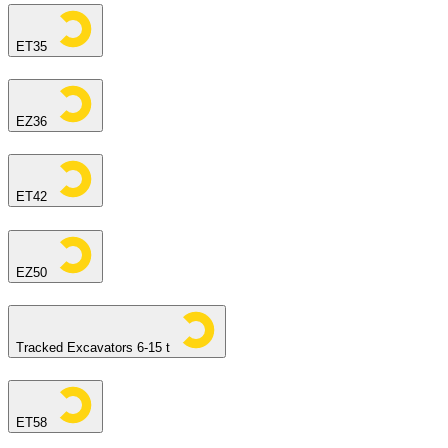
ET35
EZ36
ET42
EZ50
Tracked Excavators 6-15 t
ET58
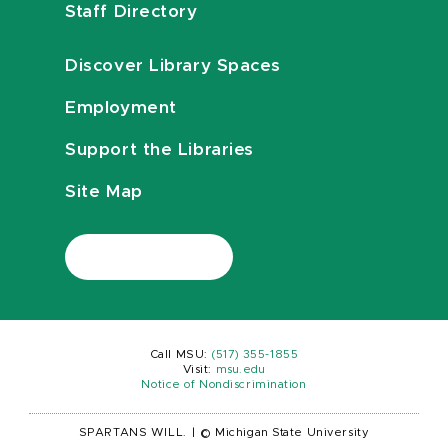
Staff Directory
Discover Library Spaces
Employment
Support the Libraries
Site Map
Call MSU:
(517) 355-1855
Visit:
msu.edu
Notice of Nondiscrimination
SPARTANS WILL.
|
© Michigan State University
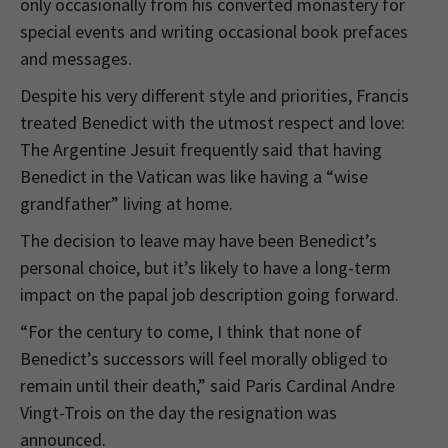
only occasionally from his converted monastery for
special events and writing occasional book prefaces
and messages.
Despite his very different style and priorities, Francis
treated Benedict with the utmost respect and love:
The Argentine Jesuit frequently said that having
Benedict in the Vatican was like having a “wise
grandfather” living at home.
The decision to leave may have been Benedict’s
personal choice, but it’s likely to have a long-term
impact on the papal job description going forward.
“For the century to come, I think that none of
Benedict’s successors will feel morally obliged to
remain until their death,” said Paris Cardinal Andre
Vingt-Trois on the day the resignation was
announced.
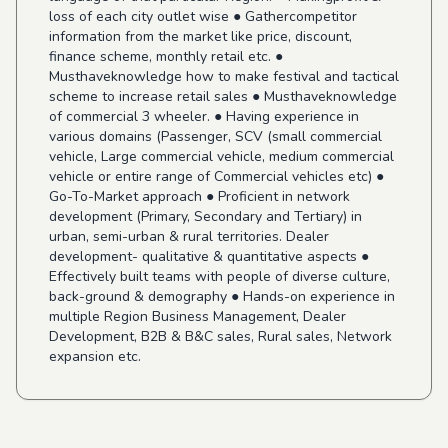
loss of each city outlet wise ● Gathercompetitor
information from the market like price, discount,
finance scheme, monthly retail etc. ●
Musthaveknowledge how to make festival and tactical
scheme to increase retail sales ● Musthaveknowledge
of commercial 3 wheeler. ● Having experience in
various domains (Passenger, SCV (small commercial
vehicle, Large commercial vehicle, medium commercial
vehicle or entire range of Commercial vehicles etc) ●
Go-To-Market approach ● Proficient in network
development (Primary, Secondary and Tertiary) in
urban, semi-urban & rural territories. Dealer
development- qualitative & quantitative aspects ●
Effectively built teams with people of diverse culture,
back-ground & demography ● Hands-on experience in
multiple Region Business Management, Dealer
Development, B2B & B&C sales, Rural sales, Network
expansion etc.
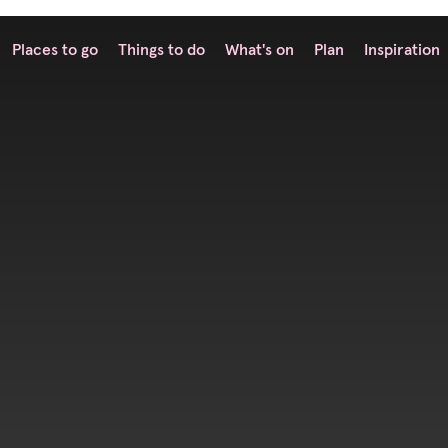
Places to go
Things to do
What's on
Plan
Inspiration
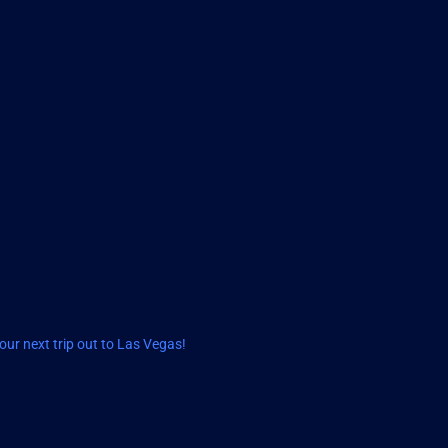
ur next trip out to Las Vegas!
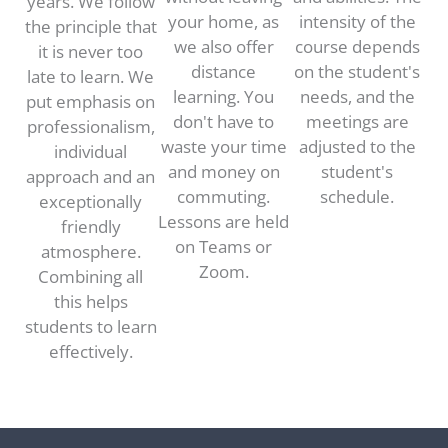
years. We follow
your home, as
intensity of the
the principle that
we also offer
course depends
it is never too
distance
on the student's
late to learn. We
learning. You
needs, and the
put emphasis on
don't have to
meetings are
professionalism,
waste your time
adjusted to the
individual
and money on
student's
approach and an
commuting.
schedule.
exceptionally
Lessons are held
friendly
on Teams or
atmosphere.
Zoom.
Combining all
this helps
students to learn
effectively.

☆ ☆ ☆ ☆ ☆

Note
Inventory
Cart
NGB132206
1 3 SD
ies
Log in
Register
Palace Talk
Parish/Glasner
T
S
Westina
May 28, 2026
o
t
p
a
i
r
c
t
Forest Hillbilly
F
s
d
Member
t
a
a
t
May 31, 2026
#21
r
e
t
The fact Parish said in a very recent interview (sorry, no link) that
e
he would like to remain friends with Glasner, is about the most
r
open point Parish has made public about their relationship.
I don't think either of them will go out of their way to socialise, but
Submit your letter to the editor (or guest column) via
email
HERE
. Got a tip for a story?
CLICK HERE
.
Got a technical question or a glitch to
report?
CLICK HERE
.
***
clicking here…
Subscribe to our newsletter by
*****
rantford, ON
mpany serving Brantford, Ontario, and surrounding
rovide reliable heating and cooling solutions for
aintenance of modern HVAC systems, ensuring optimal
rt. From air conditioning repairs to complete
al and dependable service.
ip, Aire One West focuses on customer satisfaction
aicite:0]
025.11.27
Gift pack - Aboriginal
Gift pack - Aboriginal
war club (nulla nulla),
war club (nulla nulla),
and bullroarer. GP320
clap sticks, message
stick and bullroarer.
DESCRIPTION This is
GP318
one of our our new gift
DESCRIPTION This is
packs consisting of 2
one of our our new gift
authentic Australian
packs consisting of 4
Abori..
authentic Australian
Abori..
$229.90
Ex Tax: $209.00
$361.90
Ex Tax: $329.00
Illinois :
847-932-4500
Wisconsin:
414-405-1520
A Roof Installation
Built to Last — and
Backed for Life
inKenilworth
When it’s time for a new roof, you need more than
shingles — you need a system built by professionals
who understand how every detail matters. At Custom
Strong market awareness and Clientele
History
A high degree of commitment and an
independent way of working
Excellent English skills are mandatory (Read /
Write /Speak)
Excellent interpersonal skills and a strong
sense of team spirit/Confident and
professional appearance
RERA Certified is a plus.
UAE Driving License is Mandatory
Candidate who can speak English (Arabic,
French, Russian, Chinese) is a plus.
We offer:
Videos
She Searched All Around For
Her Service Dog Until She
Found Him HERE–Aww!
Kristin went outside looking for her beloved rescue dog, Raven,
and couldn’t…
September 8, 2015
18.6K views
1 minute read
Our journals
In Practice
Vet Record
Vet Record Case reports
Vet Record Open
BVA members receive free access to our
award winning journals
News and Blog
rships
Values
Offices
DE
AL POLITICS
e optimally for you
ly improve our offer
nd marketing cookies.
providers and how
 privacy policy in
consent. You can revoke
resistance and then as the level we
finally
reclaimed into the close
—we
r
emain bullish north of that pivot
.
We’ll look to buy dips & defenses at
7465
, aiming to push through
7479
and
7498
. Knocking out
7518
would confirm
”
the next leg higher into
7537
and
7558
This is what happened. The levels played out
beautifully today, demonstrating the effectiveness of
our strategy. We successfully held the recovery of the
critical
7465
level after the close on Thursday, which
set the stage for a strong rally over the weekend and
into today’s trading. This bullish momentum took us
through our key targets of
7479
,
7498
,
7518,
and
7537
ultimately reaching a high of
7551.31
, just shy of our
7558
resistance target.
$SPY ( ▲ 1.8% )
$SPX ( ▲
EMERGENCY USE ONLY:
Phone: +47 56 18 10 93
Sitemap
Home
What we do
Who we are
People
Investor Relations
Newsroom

☆ ☆ ☆ ☆ ☆

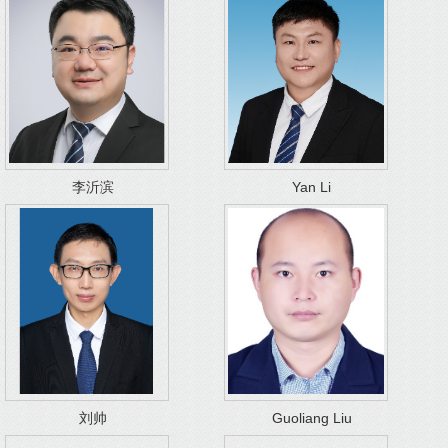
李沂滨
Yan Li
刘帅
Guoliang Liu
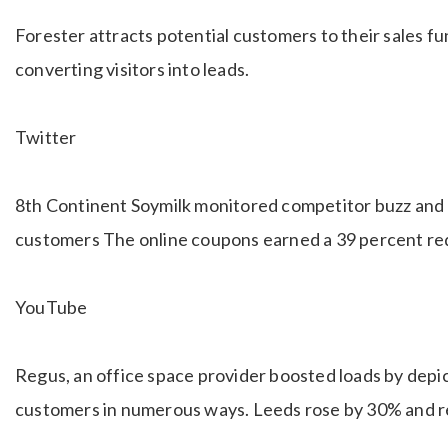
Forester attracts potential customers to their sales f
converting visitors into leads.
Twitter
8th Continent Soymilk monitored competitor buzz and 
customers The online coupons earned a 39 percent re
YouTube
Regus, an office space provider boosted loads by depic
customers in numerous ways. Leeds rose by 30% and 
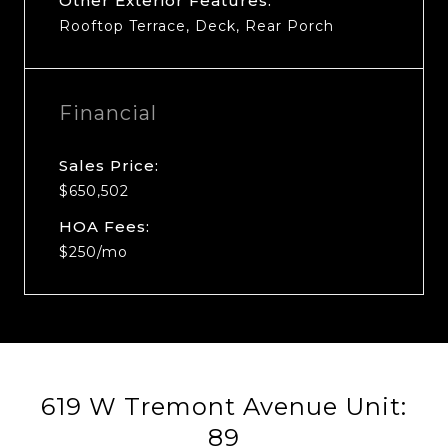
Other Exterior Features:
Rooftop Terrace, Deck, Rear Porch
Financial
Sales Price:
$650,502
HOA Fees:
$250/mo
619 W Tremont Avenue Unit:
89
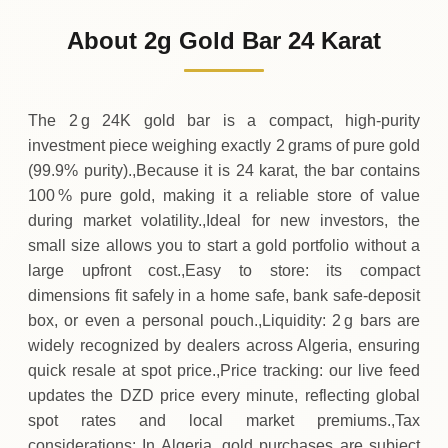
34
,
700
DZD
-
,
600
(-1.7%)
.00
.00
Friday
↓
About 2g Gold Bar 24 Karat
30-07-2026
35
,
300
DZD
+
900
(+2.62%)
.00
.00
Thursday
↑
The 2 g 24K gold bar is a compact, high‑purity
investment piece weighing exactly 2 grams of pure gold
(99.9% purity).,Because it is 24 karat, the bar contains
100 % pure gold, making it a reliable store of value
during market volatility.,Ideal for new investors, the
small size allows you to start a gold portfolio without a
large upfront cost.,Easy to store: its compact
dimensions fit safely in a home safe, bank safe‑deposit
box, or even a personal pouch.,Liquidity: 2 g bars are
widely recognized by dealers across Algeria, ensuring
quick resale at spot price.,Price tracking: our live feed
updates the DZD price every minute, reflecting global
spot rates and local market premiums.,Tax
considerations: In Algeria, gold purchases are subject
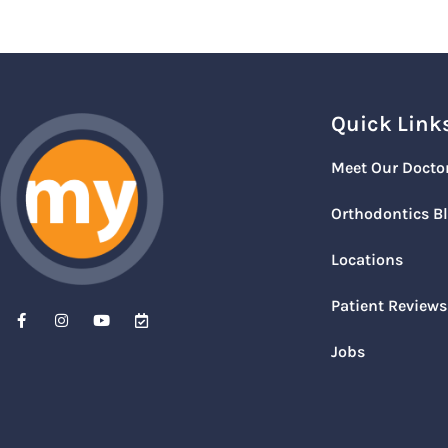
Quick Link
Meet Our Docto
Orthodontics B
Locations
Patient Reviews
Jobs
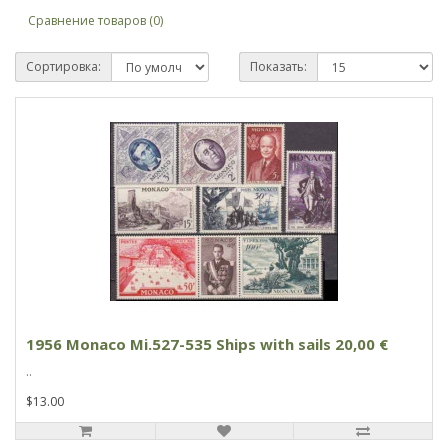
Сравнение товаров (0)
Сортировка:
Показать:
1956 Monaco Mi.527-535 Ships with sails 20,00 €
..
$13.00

☆ ☆ ☆ ☆ ☆

## REQUIRED ACTION:
Only the lines containing "Parish" are needed; pull them out of the listing.

## WRITTEN ANSWER:
Parish/Glasner
The fact Parish said in a very recent interview (sorry, no link) that
open point Parish has made public about their relationship.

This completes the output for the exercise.